Seiring perjalanan waktu, warga menemukan cara baru membudidayakan lebah madu hutan. Mereka menggunakan selembar papan yang dijadikan dahan buatan dan diletakkan di pohon yang tingginya berkisar 3 meter. Warga menyebut papan tersebut dengan istilah tikung.

Madu pada tikung bisa dipanen siang hari karena koloni lebah yang hidup di pohon itu tidak sebanyak pada lalau. Dengan ditemukannya cara baru itu, warga menjadi enggan menait lalau. Mereka memilih membudidayakan lebah madu hutan di tikung.

Membudidayakan lebah madu hutan di tikung lebih praktis daripada menait lalau. Namun, bila tradisi menait lalau tak dilestarikan, Pak Anjang benar-benar menjadi penait lalau terakhir di kawasan habitat lebah madu hutan terbesar di Kalbar itu.

Syair ”Timang Lalau”

Saat hendak memanjat: Patah jarum patah penyait, anak munsang meniti akar.

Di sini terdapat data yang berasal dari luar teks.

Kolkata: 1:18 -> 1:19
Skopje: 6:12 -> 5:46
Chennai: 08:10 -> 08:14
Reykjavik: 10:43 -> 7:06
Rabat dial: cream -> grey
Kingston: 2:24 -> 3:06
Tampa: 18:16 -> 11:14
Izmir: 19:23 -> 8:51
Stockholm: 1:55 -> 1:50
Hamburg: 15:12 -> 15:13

Asa bergetar betis aku nait, kami bujang baru belajar (Jarum patah jahitan juga patah, anak musang meniti akar. Perasaan bergetar betis ini waktu naik, kami pemuda sedang belajar).

Saat sampai di dahan pertama: Tempukung sikuta bangan, anak biak belajar nyumpit. Pakau ku tuntung dipampang dan, udah kuanjak daun bergerak, udah kuinjit ndak merikit. Payak lucak ulu tempunak, mengkam dalam ulu sekayam (Semut-semut berada di sarangnya, anak kecil belajar menyumpit. Tanggaku selesai di dahan pertama, sudah kuinjak tidak bergerak, sudah kuguncang tidak bersuara. Lumpur terletak di hulu Tempunak, tersimpan di dalam Hulu Sungai Sekayam).

Saat mulai mengasapi atau mengusir lebah: Bukan emas sembarang emas, emas datang sidari Jawa. Bukan tepas sembarang tepas, tabik ampun kita semua (Bukan emas sembarang emas, emas datang dari Jawa. Bukan usir sembarang usir, mohon ampun kepada penunggu lalu dan alam).

Saat meminta angin ribut: Ikan apa ikan tebirin, ikan tebirin si merah mulut. Lalu apa lalu dikirin, lalau dikirin si dandang ribut (Lalau di tanah tinggi yang mudah diterpa angin).

Saat meminta gelap: Karnibit mati bebilit, mati bebilit sekandung padi. Kelang kelip bintang di langit, minta limbun si muka ari (Rumput karnibit mati melilit, mati melilit di batang padi. Kerlap-kerlip bintang di langit, minta awan menutupi bulan purnama).

Saat pulang: Perang alu perang pelelat, perang dilengkung si kayu ara. Pulang ayu pulang semengat, pulang ke tempat kita semua (Perang alu perang di pelelat, di tikungan kayu beringin. Roh kembali ke badan kita, pulang ke tempat kita semua).